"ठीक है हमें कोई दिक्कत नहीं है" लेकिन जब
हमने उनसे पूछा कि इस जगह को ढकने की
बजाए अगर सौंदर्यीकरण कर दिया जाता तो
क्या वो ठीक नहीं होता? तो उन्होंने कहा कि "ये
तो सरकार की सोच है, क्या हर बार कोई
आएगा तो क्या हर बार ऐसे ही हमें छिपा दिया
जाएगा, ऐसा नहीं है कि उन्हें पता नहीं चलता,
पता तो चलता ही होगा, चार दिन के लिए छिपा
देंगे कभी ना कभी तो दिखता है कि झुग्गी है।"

...

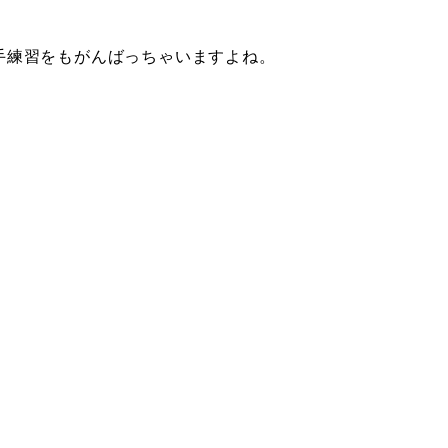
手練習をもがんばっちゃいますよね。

...

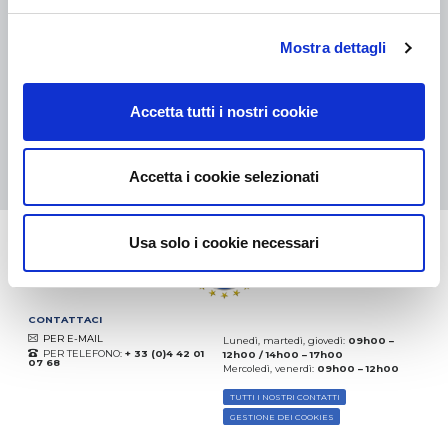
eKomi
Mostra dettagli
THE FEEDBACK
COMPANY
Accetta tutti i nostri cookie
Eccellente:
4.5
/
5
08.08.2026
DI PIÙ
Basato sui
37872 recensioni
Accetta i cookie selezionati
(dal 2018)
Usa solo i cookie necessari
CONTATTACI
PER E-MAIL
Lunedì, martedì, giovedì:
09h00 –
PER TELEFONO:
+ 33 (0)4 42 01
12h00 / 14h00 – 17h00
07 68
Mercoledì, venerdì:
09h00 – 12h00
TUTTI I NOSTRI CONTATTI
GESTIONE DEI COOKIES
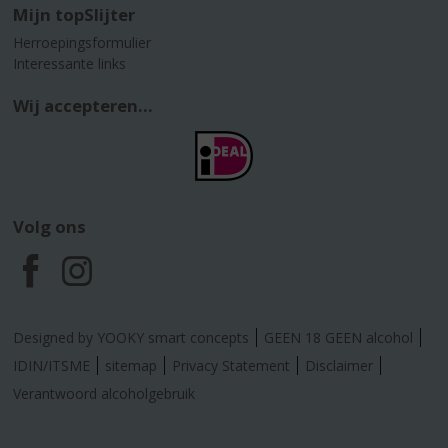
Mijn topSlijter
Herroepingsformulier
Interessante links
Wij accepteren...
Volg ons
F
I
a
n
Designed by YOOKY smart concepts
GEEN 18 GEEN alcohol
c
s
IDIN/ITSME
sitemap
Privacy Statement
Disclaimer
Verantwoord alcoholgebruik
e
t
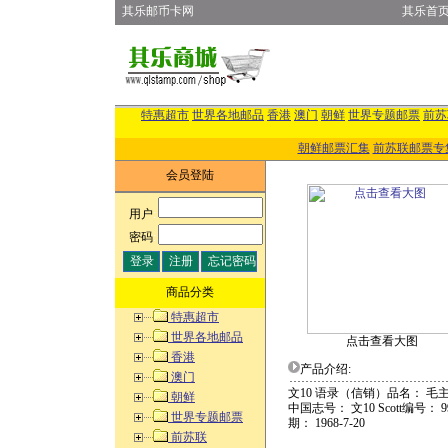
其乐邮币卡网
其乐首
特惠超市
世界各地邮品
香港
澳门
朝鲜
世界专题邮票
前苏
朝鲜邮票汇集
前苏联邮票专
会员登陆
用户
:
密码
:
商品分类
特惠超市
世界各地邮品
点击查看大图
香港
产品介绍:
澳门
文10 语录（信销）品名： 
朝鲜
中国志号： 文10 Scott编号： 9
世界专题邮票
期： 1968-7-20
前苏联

Task objective: Take the entries above and return only the lines from the one with "है हमें कोई" to the one with "देंगे कभी ना", both included, unchanged.

Exercise answer:
"ठीक है हमें कोई दिक्कत नहीं है" लेकिन जब
हमने उनसे पूछा कि इस जगह को ढकने की
बजाए अगर सौंदर्यीकरण कर दिया जाता तो
क्या वो ठीक नहीं होता? तो उन्होंने कहा कि "ये
तो सरकार की सोच है, क्या हर बार कोई
आएगा तो क्या हर बार ऐसे ही हमें छिपा दिया
जाएगा, ऐसा नहीं है कि उन्हें पता नहीं चलता,
पता तो चलता ही होगा, चार दिन के लिए छिपा
देंगे कभी ना कभी तो दिखता है कि झुग्गी है।"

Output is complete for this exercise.